On January 10, 2018, the Union Cabinet approved key changes in India’s foreign direct investment (FDI) policy by reducing the investment restrictions across sectors such as aviation, construction and single brand retails among others. This potentially means that international tech brands such as Apple, Tesla and others might have a better chance of opening up their retails stores in India. This is because the policy now allows 100% FDI under automatic route instead of the previous 49% limit. Companies could acquire the rest of the 51% share before this policy change happened, but that required getting approval from the Indian government, which would take a very long time.
It has been almost a decade since Apple started selling its products in India, but it still doesn’t have any of its own official stores and has to sell via third-party retailers or online. Other companies such as Xiaomi collaborated with local partners to open up their Mi Home stores in India, but companies might not have to go this route now. Under the changed policy, companies can fully own their Indian operations without having to apply for permission. But this only applies to businesses that fall under the single-brand retail category. Single brand-retail companies are those that sell all of their products under one label. Multi-brand retail chains such as Walmart still have a 51% FDI cap.
However, the 100% FDI via the automatic route might not be enough to bring over Apple Stores to India because of another significant hurdle India has in place. This is the 30% domestic sourcing clause, which mandates foreign companies to source at least 30% of their product locally. This means Apple would have to source 30% of its manufacturing out of India. There is a silver lining as there has been some leeway granted by the Indian government on allowing companies up to 5 years to establish their manufacturing under the 30% domestic sourcing clause. Also under these relaxed norms, “a foreign retailer will be able to get credit from incremental increase in sourcing for its global operations from India towards the mandatory 30% local sourcing requirement for its business in the country.”

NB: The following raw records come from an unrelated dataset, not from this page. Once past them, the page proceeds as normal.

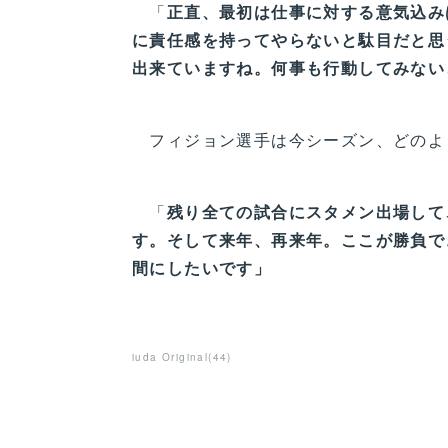
「
正直、最初は仕事に対する意気込み
に責任感を持ってやらないと駄目だと思
出来ていますね。何事も行動してみない
フィジョン選手は今シーズン、どのよ
「
残り全ての試合にスタメン出場して
す。そして来年、再来年。ここが勝負で
間にしたいです」
iuda Original
(
44
)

After the end of the 5 year period, all single-brand entities would have to annually meet the 30% sourcing norms directly towards its Indian operations. This is a great deal of concern because Apple has almost all of its manufacturing based out of China. According to Tarun Pathak, Associate Director of Counterpoint Research, “It [100 percent FDI] can open stores and drive the overall experience for Apple‘s products, but the only thing that can stand in the way of growth is manufacturing. Apple can open stores, but unless and until they start manufacturing in India, the price of the products will remain high. If you can‘t control the pricing, that will be a big worry area.”